Sie kannte seine Neigungen gut und legte großen Wert darauf, als treusorgende Ehefrau auf seine Wünsche zu reagieren. Bestenfalls schon bevor er sie aussprach. Auf diese Weise hatte sie einen gewissen Überstatus für ihn erlangt. Sie umsorgte ihn mit großer Fantasie. Es gab ausschließlich Speisen, die er bevorzugte. Sie bereitete ihm immer wieder wohltuende Kräutertees gegen seine Gichtanfälle, ließ seine Lieblingspralinen aus Paris kommen und brachte ihm persönlich sein abendliches Glas Wein, bevor sie zu Bett ging.

Wenn er aufgewühlt und verärgert war, musste sie lediglich ihre Brüste freilegen und sämtliche Gedanken waren in seinem Kopf verschwunden bis auf einen einzigen: Sein Gesicht in dieser weichen, üppigen Pracht zu vergraben und den herrlichen Duft ihrer Haut einzuatmen.
Für sie waren es nur einige Minuten des Durchhaltens, was mit den Jahren einfach geworden war: Augen schließen und stur lächelnd an Haushaltsdinge denken.
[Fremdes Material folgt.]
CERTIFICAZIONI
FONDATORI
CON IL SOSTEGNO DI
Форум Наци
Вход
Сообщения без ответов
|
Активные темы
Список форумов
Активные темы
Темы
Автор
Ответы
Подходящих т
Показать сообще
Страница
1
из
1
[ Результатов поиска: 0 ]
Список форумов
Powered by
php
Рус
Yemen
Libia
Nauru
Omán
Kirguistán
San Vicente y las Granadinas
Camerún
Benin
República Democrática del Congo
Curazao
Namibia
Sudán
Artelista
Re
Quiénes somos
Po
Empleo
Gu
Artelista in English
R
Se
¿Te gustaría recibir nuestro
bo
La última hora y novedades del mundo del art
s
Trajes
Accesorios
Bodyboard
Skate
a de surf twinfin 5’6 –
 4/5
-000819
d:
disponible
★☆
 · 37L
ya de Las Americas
Und allzu oft kam es ja nicht vor.
Der Comte hatte die Erziehung seiner einzigen Tochter ausschließlich seiner Frau überlassen. Nun aber hatte er sich eingemischt und war noch nicht einmal durch das Entblößen ihrer Brust davon abzulenken gewesen. Annabelle seufzte erneut. Sie kannte ihn und ahnte, dass es schwer werden würde, ihn von seiner Überzeugung abzubringen.

Annabelle und ihre Tochter hatten sich ein inniges Verhältnis aufgebaut, überwiegend dadurch zusammengeschweißt, dass Miriam sich in allen Fragen stets an ihre Mutter gewendet hatte. Dass Annabelle nun durch die Entscheidung ihres Mannes ihr Kind verlieren sollte, brachte ihr Blut zum Brodeln. Wie konnte er nur? Machte er sich denn überhaupt keine Gedanken darum, wie es ihr mit seiner Entscheidung erging? Hatte er jemals überhaupt an ihre Bedürfnisse gedacht?
Sie nahm ihre Kerze und schlenderte langsam durch die Gänge. Der Duft feuchter Erde, gemischt mit etlichen Blütendüften, verhalf ihr jedes Mal zu klaren Gedanken. Nie hatte sie sich beschwert oder irgendetwas Besonderes verlangt. Dass er ihr nun das einzige Kind entreißen wollte und so eine große Distanz zwischen sie zu legen gedachte, war einfach zu viel. Sie musste einen Ausweg finden.
Die eine Möglichkeit wäre, ihn zu überreden, Miriam nur irgendwo innerhalb Frankreichs unterzubringen. Sollte das nicht gelingen, musste sie ihn eben verlassen und Miriam begleiten. Das war nicht einmal so ungewöhnlich. Viele Frauen begleiteten ihre Töchter, um ihnen in der ersten Zeit der Ehe beizustehen. Schließlich war keine Schwiegermutter ein guter Ersatz für die eigene Mutter. Der Comte würde ihr eine hohe Courtage zur Verfügung stellen und hier sein Leben noch viel mehr genießen.
Während sie aus reiner Gewohnheit ab und zu ein Blatt zupfte, fand sie mehr und mehr Gefallen an Plan B. Doch als sie sich zum Gehen wandte, befiel sie ein neuer Gedanke und sie blieb stehen, um sich noch einmal ihrem geliebten Garten zuzuwenden.
Miriam würde irgendwann ihr eigenes Leben führen, in dem sie als alte Mutter keinen Platz mehr hatte. Sollte sie dies alles hier dafür aufgeben, um später ihrem Kind auf die Nerven zu gehen? Und noch schlimmer: sollte sie deswegen ihre innig gepflegten Kräuter und Blumen im Stich lassen?
Ein kühles Lächeln glitt kurz über ihr Gesicht. Plan C reifte heran.

1 Kommentar:

  1. So war das also mit dem Frauengesteuerten Patriarchat :)

    Nun bin ich aber irgendwie auch schwer gespannt, was dieser ominöse Plan C nun sein könnte?

    Sie schickt Papa weg? Sie ziehen zu dritt um? Das kommt doch kaum in Frage?